UNCLAS SECTION 01 OF 02 MADRID 000671

SIPDIS

STATE FOR EUR/WE AND EEB/IFD/OMA

E.O. 12958: N/A
TAGS: ECON EINV ELAB ENRG SOCI SP
SUBJECT: MADRID WEEKLY ECON/COMMERCIAL UPDATE JUNE 9 - JUNE
13

REF: A. MADRID 641
B. MADRID 616

MADRID 00000671 001.2 OF 002


Table of Contents:

ECON/ELAB: Strikes lead to empty grocery shelves
ECON: Financial Times special report on Spain
SOCI/ECON: Spain strongly opposes EU proposal to allow longer
work week
ENRG/EINV: Iberdrola rules out bid for British Energy
ENRG/EINV: Repsol files suit against Ecuador
ECON: May inflation 4.6 percent


STRIKES LEAD TO EMPTY GROCERY SHELVES

1. (U) The combination of various strikes in Spain, primarily
led by independent truckers and fishermen, have led to
notable shortages in fresh produce and a potential shortage
in medical supplies nationwide. Store owners reported June
12 that supplies of fresh fish and vegetables were extremely
low and close to being depleted.
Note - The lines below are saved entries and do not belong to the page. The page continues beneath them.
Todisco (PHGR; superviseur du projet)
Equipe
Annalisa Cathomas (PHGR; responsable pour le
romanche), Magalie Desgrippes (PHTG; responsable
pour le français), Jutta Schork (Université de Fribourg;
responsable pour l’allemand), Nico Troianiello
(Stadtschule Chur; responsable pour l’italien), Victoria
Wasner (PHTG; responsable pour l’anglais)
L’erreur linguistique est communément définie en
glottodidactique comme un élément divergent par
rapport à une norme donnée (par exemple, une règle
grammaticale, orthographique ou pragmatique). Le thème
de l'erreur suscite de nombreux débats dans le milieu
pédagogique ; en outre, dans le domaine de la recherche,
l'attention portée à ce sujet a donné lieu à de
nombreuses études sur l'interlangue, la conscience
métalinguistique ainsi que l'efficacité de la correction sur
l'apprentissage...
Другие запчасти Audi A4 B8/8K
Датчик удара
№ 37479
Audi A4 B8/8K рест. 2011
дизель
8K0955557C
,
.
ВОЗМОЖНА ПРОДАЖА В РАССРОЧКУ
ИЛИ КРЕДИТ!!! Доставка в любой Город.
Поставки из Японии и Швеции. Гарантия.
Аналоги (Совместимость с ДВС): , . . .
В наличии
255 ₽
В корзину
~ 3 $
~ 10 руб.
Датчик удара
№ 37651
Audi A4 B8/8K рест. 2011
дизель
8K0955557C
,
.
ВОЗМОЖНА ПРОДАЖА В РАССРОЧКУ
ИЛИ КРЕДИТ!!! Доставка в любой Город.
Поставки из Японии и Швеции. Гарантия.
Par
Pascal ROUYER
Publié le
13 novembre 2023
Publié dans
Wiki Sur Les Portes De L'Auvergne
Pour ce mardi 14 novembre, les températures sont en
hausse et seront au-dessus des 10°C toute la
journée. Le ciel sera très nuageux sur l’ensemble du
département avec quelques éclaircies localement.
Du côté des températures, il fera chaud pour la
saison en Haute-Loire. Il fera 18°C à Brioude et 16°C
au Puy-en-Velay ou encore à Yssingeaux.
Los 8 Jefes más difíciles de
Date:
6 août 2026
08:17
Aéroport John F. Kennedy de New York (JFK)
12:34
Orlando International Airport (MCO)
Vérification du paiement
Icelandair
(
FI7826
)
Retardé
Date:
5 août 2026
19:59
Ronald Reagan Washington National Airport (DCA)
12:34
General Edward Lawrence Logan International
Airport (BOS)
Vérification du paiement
A prominent pharmaceutical
distributor added that pharmaceutical stocks could hold until
Monday, June 16 at which point there could be problems in
supply should the strike continue. The strikes come in large
part as a result of the impact of high fuel prices, but are
also based on complaints by workers who say they are being
undercut by larger businesses and cheaper imports (as in the
case of the fishermen's strike). The fishermen's strike
began on May 30 and came to an end on June 11, but the
truckers' strike continues, although the GOS has now broken
blockades so that the 80% of truckers who are not striking
will be able to deliver shipments. The strikers are seeking
GOS responses to rising fuel prices that they say are causing
them to operate at a loss. Madrid taxi drivers also
announced a strike beginning June 13, saying that the fare
increase offered by the GOS would not fully compensate for
the increased fuel price, but as of midday June 13 taxis
appeared to be operating normally. Post will report in more
detail on the trucking strike septel. (All Media)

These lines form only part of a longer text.